Importing WordPress content to Jekyll (moving from WordPress, part 4)

6 minute read article leadership   technology   wordpress   blogging   dotnet   ruby   powershell   azure Comments

Part 1 - An overview and discussion about Static Site Generators - Part 2 - Setting up the infrastructure on Microsoft Azure - Part 3 - Day-to-day management and writing content

In Part 1 of this series, I talked about static site generators and their benefits. In Part 2, I talked about setting things up in Azure, and in Part 3, I discussed how I manage the blog day-to-day. This post, Part 4, is finally getting to all the fun details about how I moved the content from WordPress. There’s some C# code, some Powershell, and some Ruby coming up!!

Converting WordPress content for use in Jekyll

After some digging on my Windows PC, I found the code and some reminders of how I converted the content from WordPress to something I could use in Jekyll.

The high-level steps:

  1. Create a new Jekyll site
  2. Download the WordPress backup XML file and put it in the root of the new site
  3. Install the jekyll-import gem
  4. Write a bit of code to use Jekyll import, pulling in the backup from step 2
  5. Fix issues found in the imported files
  6. Profit?

Create a new Jekyll site

I’ve covered this in previous posts, but here it is again:

jekyll new mysite

That gives you a basic website with a basic config and single placeholder post. If you run

bundle exec jekyll serve

you can open localhost port 4000 and see what it looks like.

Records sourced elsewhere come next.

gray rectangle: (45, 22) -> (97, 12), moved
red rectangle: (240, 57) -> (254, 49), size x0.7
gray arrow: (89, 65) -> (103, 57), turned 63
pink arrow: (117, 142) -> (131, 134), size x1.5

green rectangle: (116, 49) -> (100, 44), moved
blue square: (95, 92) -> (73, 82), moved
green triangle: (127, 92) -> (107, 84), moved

Grab the backup from your WordPress site

WordPress makes it really easy to grab backups of your content, including any media you’ve uploaded.

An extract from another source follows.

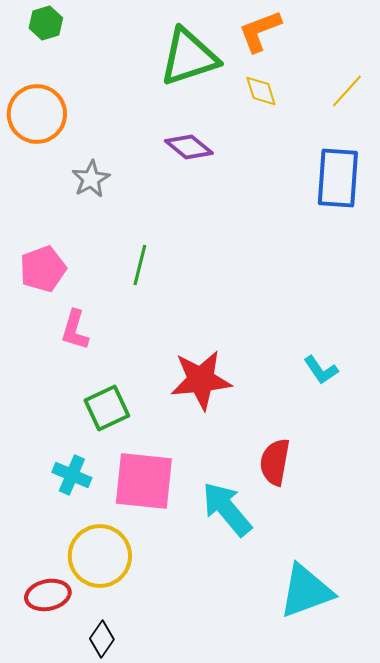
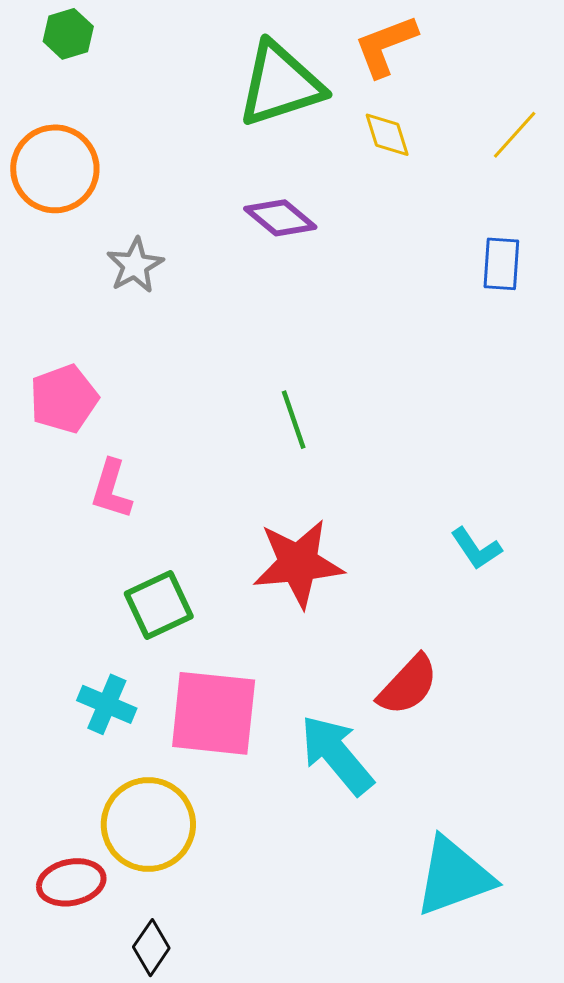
blue rectangle: (338, 178) -> (501, 264), size x0.6
green line: (140, 265) -> (294, 420), moved, turned -33
red semicircle: (275, 462) -> (408, 685), turned -147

The WordPress export content page

While I chose the ‘Export All’ option, you can pick and choose which fields to export.

The WordPress export content page, expanded

When I chose the ‘Export All’ option, it took a few seconds and then I received an email with the download link:

The WordPress-generated email when I exported all of the content

Clicking that downloaded the zip file which contained a single XML file. I unzipped that file into the new Jekyll site I created, and renamed it to “wordpress.xml” to make it easier running my processing utilities.

I also downloaded the media library which were compressed in a tar file. I un-tar’d the file and this is what it looked like. These folders could be copied directly into the assets folder within the new Jekyll site.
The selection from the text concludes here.